Extracted data entries:

###

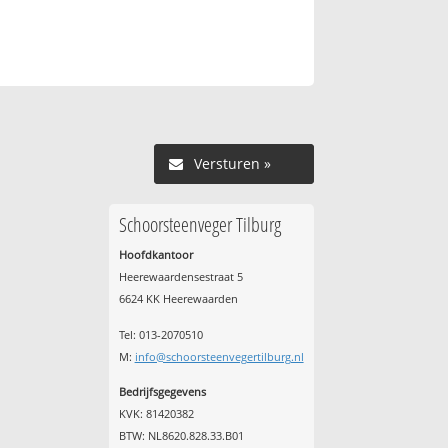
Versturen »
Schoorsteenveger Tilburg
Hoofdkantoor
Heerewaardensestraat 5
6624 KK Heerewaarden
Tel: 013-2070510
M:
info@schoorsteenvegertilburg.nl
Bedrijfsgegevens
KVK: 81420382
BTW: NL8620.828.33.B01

###

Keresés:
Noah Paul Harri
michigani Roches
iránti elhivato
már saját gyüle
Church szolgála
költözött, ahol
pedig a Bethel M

###

From the records above, transcribe without alteration every line from the one with "már saját gyüle" to the one with "pedig a Bethel M", inclusive.

már saját gyüle
Church szolgála
költözött, ahol
pedig a Bethel M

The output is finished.